Saudi Arabia Executes A Teenager – U.S. Judge Says “No Law Against Killing A Chinaman” – Cultural Evolution

International outrage swelled after the government of Saudi Arabia executed a woman who was only 17 years old when she was arrested for murder.  Rizana Nafeek, a domestic servant from Sri Lankan, was convicted of killing a four month old boy under her care.


Judge Roy Bean

Despite the pleas of human rights groups to call off the execution, Saudi justice was carried out.  The Saudi government did not release details, but the standard method of Saudi execution is beheading, a method that many consider to be gruesome.

Although there are many harsh critics of the Saudi’s method of justice, cultural evolution moves at a different pace for each country for a variety of complex reasons.  Americans may consider that our criminal justice system is infinitely more refined, and perhaps it is, but it wasn’t that long ago that America also employed arbitrary and cruel methods to meet out justice.

Perhaps the most infamous example of capricious law enforcement in America was carried out by the notorious Judge Roy Bean, who set free a man who killed a Chinese laborer because he “could find no law against killing a Chinaman.”

There are other numerous outrageous examples of Judge Roy Bean’s implementation of justice, including the following:

  • One of his first acts as a justice of the peace was to “shoot[…] up the saloon shack of a Jewish competitor”
  • As judge, Bean relied on a single lawbook, the 1879 edition of the Revised Statutes of Texas.

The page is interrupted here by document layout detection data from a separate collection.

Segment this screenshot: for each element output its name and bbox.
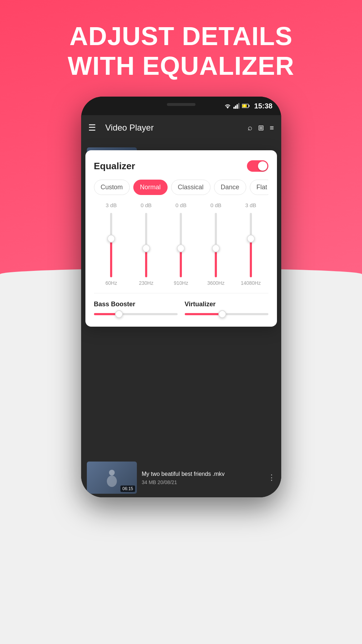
status-icons: 15:38 [224,102,272,110]
eq-thumb-60hz[interactable] [107,235,115,243]
headline: ADJUST DETAILS WITH EQUALIZER [0,21,362,81]
eq-slider-910hz[interactable] [180,213,182,277]
eq-band-60hz: 3 dB 60Hz [94,202,129,286]
headline-line1: ADJUST DETAILS [29,21,333,51]
video-duration-badge: 06:15 [120,486,135,492]
phone-shell: 15:38 ☰ Video Player ⌕ ⊞ ≡ [81,97,281,497]
eq-slider-230hz[interactable] [145,213,147,277]
virtualizer-section: Virtualizer [185,301,268,315]
eq-db-60hz: 3 dB [106,202,117,210]
video-menu-button-bottom1[interactable]: ⋮ [268,473,276,482]
phone-screen: 15:38 ☰ Video Player ⌕ ⊞ ≡ [81,97,281,497]
eq-fill-60hz [110,239,112,277]
eq-hz-230hz: 230Hz [139,280,153,286]
eq-band-910hz: 0 dB 910Hz [164,202,199,286]
eq-thumb-910hz[interactable] [177,244,185,252]
status-bar: 15:38 [81,97,281,115]
phone-speaker [167,103,195,106]
eq-hz-60hz: 60Hz [105,280,117,286]
eq-band-14080hz: 3 dB 14080Hz [233,202,268,286]
bottom-video-list: 06:15 My two beatiful best friends .mkv … [81,458,281,497]
preset-chips: Custom Normal Classical Dance Flat [94,180,268,195]
bass-booster-section: Bass Booster [94,301,178,315]
svg-point-12 [109,470,115,475]
bass-booster-label: Bass Booster [94,301,178,308]
eq-fill-3600hz [215,248,217,277]
eq-band-3600hz: 0 dB 3600Hz [198,202,233,286]
eq-thumb-3600hz[interactable] [212,244,220,252]
eq-sliders: 3 dB 60Hz 0 dB 230Hz [94,202,268,293]
preset-chip-custom[interactable]: Custom [94,180,130,195]
eq-slider-14080hz[interactable] [250,213,252,277]
eq-band-230hz: 0 dB 230Hz [129,202,164,286]
eq-hz-910hz: 910Hz [174,280,188,286]
grid-icon[interactable]: ⊞ [258,123,264,132]
app-bar: ☰ Video Player ⌕ ⊞ ≡ [81,115,281,140]
eq-db-910hz: 0 dB [175,202,187,210]
filter-icon[interactable]: ≡ [270,124,274,132]
menu-icon[interactable]: ☰ [88,123,96,133]
fx-section: Bass Booster Virtualizer [94,301,268,315]
signal-icon [233,103,240,109]
eq-db-230hz: 0 dB [140,202,152,210]
eq-slider-60hz[interactable] [110,213,112,277]
video-info-bottom1: My two beatiful best friends .mkv 34 MB … [142,470,263,485]
headline-line2: WITH EQUALIZER [29,51,333,81]
toggle-knob [258,161,267,171]
eq-hz-3600hz: 3600Hz [207,280,224,286]
eq-title: Equalizer [94,161,135,172]
svg-rect-1 [235,106,237,109]
eq-thumb-230hz[interactable] [142,244,150,252]
eq-db-14080hz: 3 dB [245,202,256,210]
app-title: Video Player [105,123,242,133]
svg-rect-0 [233,107,235,109]
eq-db-3600hz: 0 dB [210,202,222,210]
thumb-figure-bottom [101,467,123,488]
wifi-icon [224,103,231,109]
svg-point-13 [107,475,117,487]
eq-thumb-14080hz[interactable] [247,235,255,243]
virtualizer-thumb[interactable] [218,310,226,318]
battery-icon [242,103,250,108]
eq-fill-230hz [145,248,147,277]
preset-chip-flat[interactable]: Flat [250,180,268,195]
equalizer-dialog: Equalizer Custom Normal Classical Dance … [85,150,277,327]
eq-slider-3600hz[interactable] [215,213,217,277]
eq-header: Equalizer [94,160,268,172]
eq-toggle[interactable] [247,160,268,172]
status-time: 15:38 [254,102,272,110]
bass-booster-thumb[interactable] [115,310,123,318]
preset-chip-dance[interactable]: Dance [214,180,246,195]
virtualizer-fill [185,313,222,315]
eq-fill-14080hz [250,239,252,277]
virtualizer-label: Virtualizer [185,301,268,308]
search-icon[interactable]: ⌕ [248,123,252,132]
virtualizer-track[interactable] [185,313,268,315]
video-thumbnail-bottom1: 06:15 [87,462,137,494]
preset-chip-classical[interactable]: Classical [171,180,210,195]
eq-hz-14080hz: 14080Hz [241,280,261,286]
video-title-bottom1: My two beatiful best friends .mkv [142,470,263,478]
eq-fill-910hz [180,248,182,277]
video-meta-bottom1: 34 MB 20/08/21 [142,479,263,485]
video-item-bottom-1[interactable]: 06:15 My two beatiful best friends .mkv … [81,458,281,497]
svg-rect-2 [237,104,238,109]
bass-booster-track[interactable] [94,313,178,315]
svg-rect-5 [249,105,250,107]
svg-rect-3 [238,103,240,109]
preset-chip-normal[interactable]: Normal [133,180,168,195]
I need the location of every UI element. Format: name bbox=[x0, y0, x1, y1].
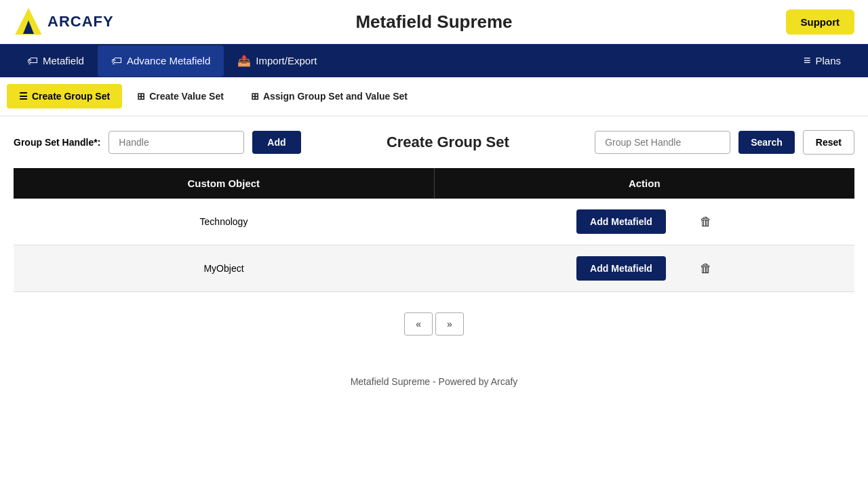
action-cell: Add Metafield🗑 bbox=[448, 256, 841, 281]
cell-custom-object: MyObject bbox=[14, 245, 434, 292]
plans-item[interactable]: ≡ Plans bbox=[790, 44, 854, 77]
tag-icon: 🏷 bbox=[27, 55, 38, 67]
tab-label-create-value-set: Create Value Set bbox=[149, 91, 224, 102]
tab-grid-icon-2: ⊞ bbox=[137, 91, 145, 102]
table-row: TechnologyAdd Metafield🗑 bbox=[14, 199, 854, 245]
handle-label: Group Set Handle*: bbox=[14, 137, 100, 148]
header: A ARCAFY Metafield Supreme Support bbox=[0, 0, 868, 44]
add-button[interactable]: Add bbox=[252, 131, 300, 154]
cell-action: Add Metafield🗑 bbox=[434, 199, 854, 245]
table-header-row: Custom Object Action bbox=[14, 168, 854, 199]
toolbar: Group Set Handle*: Add Create Group Set … bbox=[14, 130, 854, 155]
tag-active-icon: 🏷 bbox=[111, 55, 122, 67]
search-button[interactable]: Search bbox=[738, 131, 795, 154]
nav-item-import-export[interactable]: 📤 Import/Export bbox=[224, 45, 330, 77]
pagination: « » bbox=[14, 312, 854, 336]
import-export-icon: 📤 bbox=[237, 54, 251, 67]
tab-assign-group-set[interactable]: ⊞ Assign Group Set and Value Set bbox=[239, 84, 420, 108]
col-header-custom-object: Custom Object bbox=[14, 168, 434, 199]
pagination-next[interactable]: » bbox=[435, 312, 464, 336]
col-header-action: Action bbox=[434, 168, 854, 199]
logo: A ARCAFY bbox=[14, 7, 114, 37]
footer: Metafield Supreme - Powered by Arcafy bbox=[0, 349, 868, 401]
tab-list-icon-1: ☰ bbox=[19, 91, 28, 102]
tab-create-group-set[interactable]: ☰ Create Group Set bbox=[7, 84, 122, 108]
handle-input[interactable] bbox=[108, 131, 244, 154]
footer-text: Metafield Supreme - Powered by Arcafy bbox=[351, 376, 518, 387]
action-cell: Add Metafield🗑 bbox=[448, 209, 841, 234]
nav-item-advance-metafield[interactable]: 🏷 Advance Metafield bbox=[98, 45, 224, 77]
app-title: Metafield Supreme bbox=[355, 12, 512, 33]
main-content: Group Set Handle*: Add Create Group Set … bbox=[0, 117, 868, 349]
data-table: Custom Object Action TechnologyAdd Metaf… bbox=[14, 168, 854, 292]
reset-button[interactable]: Reset bbox=[803, 130, 854, 155]
tab-grid-icon-3: ⊞ bbox=[251, 91, 259, 102]
delete-icon[interactable]: 🗑 bbox=[700, 215, 712, 229]
tab-label-create-group-set: Create Group Set bbox=[32, 91, 110, 102]
navbar: 🏷 Metafield 🏷 Advance Metafield 📤 Import… bbox=[0, 44, 868, 77]
tab-create-value-set[interactable]: ⊞ Create Value Set bbox=[125, 84, 236, 108]
nav-item-metafield[interactable]: 🏷 Metafield bbox=[14, 45, 98, 77]
plans-icon: ≡ bbox=[804, 54, 811, 68]
nav-label-advance-metafield: Advance Metafield bbox=[127, 55, 210, 66]
tab-label-assign-group-set: Assign Group Set and Value Set bbox=[263, 91, 408, 102]
cell-custom-object: Technology bbox=[14, 199, 434, 245]
add-metafield-button[interactable]: Add Metafield bbox=[576, 209, 666, 234]
navbar-right: ≡ Plans bbox=[790, 44, 854, 77]
svg-text:A: A bbox=[26, 26, 31, 34]
plans-label: Plans bbox=[815, 55, 841, 66]
delete-icon[interactable]: 🗑 bbox=[700, 262, 712, 276]
subnav: ☰ Create Group Set ⊞ Create Value Set ⊞ … bbox=[0, 77, 868, 117]
support-button[interactable]: Support bbox=[786, 9, 855, 35]
navbar-left: 🏷 Metafield 🏷 Advance Metafield 📤 Import… bbox=[14, 45, 330, 77]
arcafy-logo-icon: A bbox=[14, 7, 43, 37]
pagination-prev[interactable]: « bbox=[404, 312, 433, 336]
cell-action: Add Metafield🗑 bbox=[434, 245, 854, 292]
logo-text: ARCAFY bbox=[47, 13, 114, 30]
section-title: Create Group Set bbox=[309, 134, 587, 151]
search-input[interactable] bbox=[595, 131, 730, 154]
table-row: MyObjectAdd Metafield🗑 bbox=[14, 245, 854, 292]
add-metafield-button[interactable]: Add Metafield bbox=[576, 256, 666, 281]
nav-label-metafield: Metafield bbox=[43, 55, 84, 66]
nav-label-import-export: Import/Export bbox=[256, 55, 317, 66]
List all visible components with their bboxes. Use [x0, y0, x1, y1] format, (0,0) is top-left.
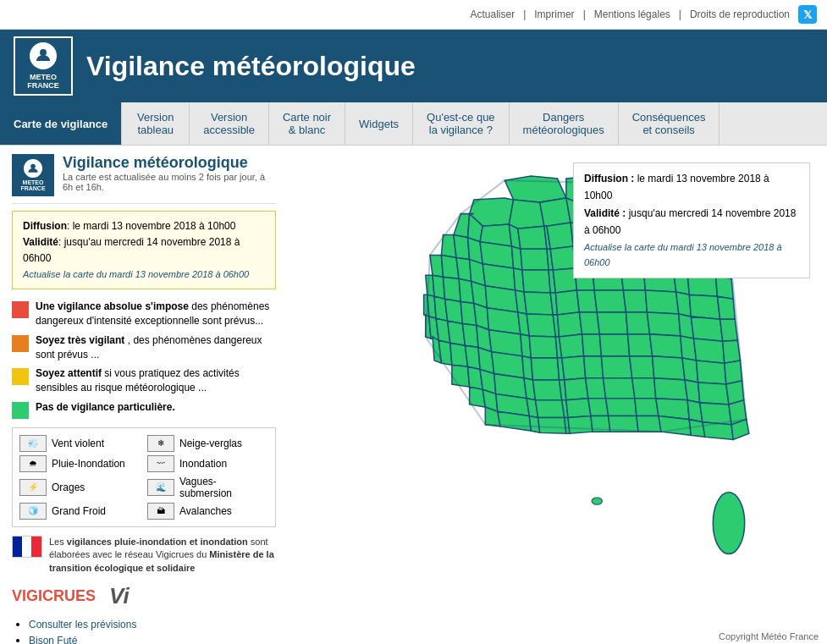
map-info-box: Diffusion : le mardi 13 novembre 2018 à …	[573, 162, 810, 278]
svg-point-173	[592, 498, 602, 504]
info-subtitle: La carte est actualisée au moins 2 fois …	[63, 172, 276, 192]
legend-item-red: Une vigilance absolue s'impose des phéno…	[12, 300, 276, 328]
diffusion-link[interactable]: Actualise la carte du mardi 13 novembre …	[23, 267, 265, 283]
svg-marker-87	[558, 312, 582, 337]
inondation-icon: 〰	[147, 455, 174, 472]
imprimer-link[interactable]: Imprimer	[534, 8, 574, 20]
logo-line2: FRANCE	[27, 81, 59, 90]
logo-line1: METEO	[30, 73, 57, 81]
nav-consequences[interactable]: Conséquenceset conseils	[619, 102, 720, 145]
icon-grandfroid: 🧊 Grand Froid	[19, 503, 141, 520]
svg-marker-168	[659, 416, 691, 435]
svg-marker-125	[630, 356, 654, 378]
legend-text-red: Une vigilance absolue s'impose des phéno…	[36, 300, 276, 328]
svg-marker-112	[723, 340, 741, 363]
svg-marker-76	[718, 296, 736, 319]
svg-marker-154	[635, 399, 659, 416]
legend-item-orange: Soyez très vigilant , des phénomènes dan…	[12, 333, 276, 362]
legend-color-green	[12, 402, 29, 419]
vent-label: Vent violent	[52, 438, 104, 449]
svg-marker-127	[682, 358, 698, 383]
legend: Une vigilance absolue s'impose des phéno…	[12, 300, 276, 419]
vigicrues-logo[interactable]: VIGICRUES	[12, 587, 96, 605]
svg-marker-120	[531, 358, 559, 380]
nav-carte-vigilance[interactable]: Carte de vigilance	[0, 102, 122, 145]
nav-version-tableau[interactable]: Versiontableau	[122, 102, 190, 145]
actualiser-link[interactable]: Actualiser	[470, 8, 515, 20]
legend-color-yellow	[12, 368, 29, 385]
svg-marker-143	[698, 383, 729, 405]
svg-marker-111	[693, 339, 724, 363]
svg-marker-36	[550, 246, 575, 270]
icon-neige: ❄ Neige-verglas	[147, 435, 268, 452]
info-text: Vigilance météorologique La carte est ac…	[63, 154, 276, 192]
legend-text-green: Pas de vigilance particulière.	[36, 400, 175, 415]
icon-vent: 💨 Vent violent	[19, 435, 141, 452]
sep3: |	[679, 8, 681, 20]
diffusion-line1: Diffusion: le mardi 13 novembre 2018 à 1…	[23, 218, 265, 234]
avalanches-label: Avalanches	[179, 505, 232, 517]
avalanches-icon: 🏔	[147, 503, 174, 520]
svg-marker-73	[645, 290, 678, 314]
neige-icon: ❄	[147, 435, 174, 452]
svg-marker-71	[594, 290, 626, 312]
nav-version-accessible[interactable]: Versionaccessible	[190, 102, 269, 145]
icons-grid: 💨 Vent violent ❄ Neige-verglas 🌧 Pluie-I…	[12, 427, 276, 527]
pluie-icon: 🌧	[19, 455, 47, 472]
vi-logo[interactable]: Vi	[109, 583, 130, 609]
svg-marker-50	[522, 270, 550, 293]
nav-widgets[interactable]: Widgets	[345, 102, 413, 145]
diffusion-info-label: Diffusion :	[584, 173, 637, 184]
links-section: Consulter les prévisions Bison Futé Vigi…	[12, 618, 276, 644]
icon-vagues: 🌊 Vagues-submersion	[147, 476, 268, 499]
svg-marker-123	[584, 356, 604, 378]
svg-point-0	[40, 49, 47, 56]
logo: METEO FRANCE	[14, 36, 73, 96]
logo-icon	[30, 42, 57, 69]
svg-marker-85	[527, 314, 555, 337]
svg-marker-137	[565, 378, 588, 400]
actualise-info[interactable]: Actualise la carte du mardi 13 novembre …	[584, 239, 799, 271]
small-logo-line1: METEO	[23, 179, 44, 185]
link-bisonfute[interactable]: Bison Futé	[29, 635, 77, 644]
ministry-text: Les vigilances pluie-inondation et inond…	[49, 536, 276, 575]
nav-carte-noir-blanc[interactable]: Carte noir& blanc	[269, 102, 345, 145]
svg-marker-80	[445, 299, 463, 323]
legend-item-green: Pas de vigilance particulière.	[12, 400, 276, 419]
grandfroid-label: Grand Froid	[52, 505, 106, 517]
left-panel: METEO FRANCE Vigilance météorologique La…	[0, 146, 288, 644]
svg-marker-72	[623, 290, 647, 312]
svg-marker-75	[689, 294, 719, 319]
diffusion-line2: Validité: jusqu'au mercredi 14 novembre …	[23, 234, 265, 267]
nav-questce[interactable]: Qu'est-ce quela vigilance ?	[413, 102, 510, 145]
svg-marker-8	[540, 198, 571, 226]
small-logo-icon	[24, 159, 42, 178]
map-area: Diffusion : le mardi 13 novembre 2018 à …	[288, 146, 827, 644]
nav-dangers[interactable]: Dangersmétéorologiques	[510, 102, 619, 145]
mentions-link[interactable]: Mentions légales	[594, 8, 670, 20]
diffusion-label2: Validité	[23, 236, 58, 248]
map-container: Diffusion : le mardi 13 novembre 2018 à …	[296, 154, 819, 628]
sep2: |	[583, 8, 586, 20]
french-flag	[12, 536, 42, 558]
diffusion-label1: Diffusion	[23, 220, 67, 232]
vagues-label: Vagues-submersion	[179, 476, 268, 499]
droits-link[interactable]: Droits de reproduction	[690, 8, 790, 20]
svg-marker-128	[697, 361, 726, 384]
svg-marker-140	[632, 378, 656, 399]
svg-marker-34	[521, 249, 549, 270]
svg-marker-151	[566, 399, 591, 418]
orages-icon: ⚡	[19, 479, 47, 496]
svg-marker-164	[568, 416, 593, 433]
twitter-icon[interactable]: 𝕏	[798, 5, 817, 24]
top-bar: Actualiser | Imprimer | Mentions légales…	[0, 0, 827, 30]
link-previsions[interactable]: Consulter les prévisions	[29, 619, 136, 630]
svg-marker-138	[586, 378, 606, 399]
legend-item-yellow: Soyez attentif si vous pratiquez des act…	[12, 366, 276, 395]
validite-label: Validité :	[584, 207, 629, 219]
svg-marker-30	[454, 235, 470, 260]
svg-marker-21	[547, 223, 573, 249]
vagues-icon: 🌊	[147, 479, 174, 496]
small-logo: METEO FRANCE	[12, 154, 54, 196]
svg-marker-109	[650, 334, 682, 358]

If newer lawbooks appeared, Bean used them as kindling.
  • Bean did not allow hung juries or appeals, and jurors, who were chosen from his best bar customers, were expected to buy a drink during every court recess. Bean was known for his unusual rulings. In one case, an Irishman named Paddy O’Rourke shot a Chinese laborer. A mob of 200 angry Irishmen surrounded the courtroom and threatened to lynch Bean if O’Rourke was not freed. After looking through his law book, Bean ruled that “homicide was the killing of a human being; however, he could find no law against killing a Chinaman”. Bean dismissed the case.
  • Langtry did not have a jail, so all cases were settled by fines. Bean refused to send the state any part of the fines, but instead kept all of the money. In most cases, the fines were made for the exact amount in the accused’s pockets.

Violations of human rights continue on a large scale in many countries across the globe with no end in sight. The evolution of the human spirit over mankind’s short history has unfortunately proceeded at a glacial pace.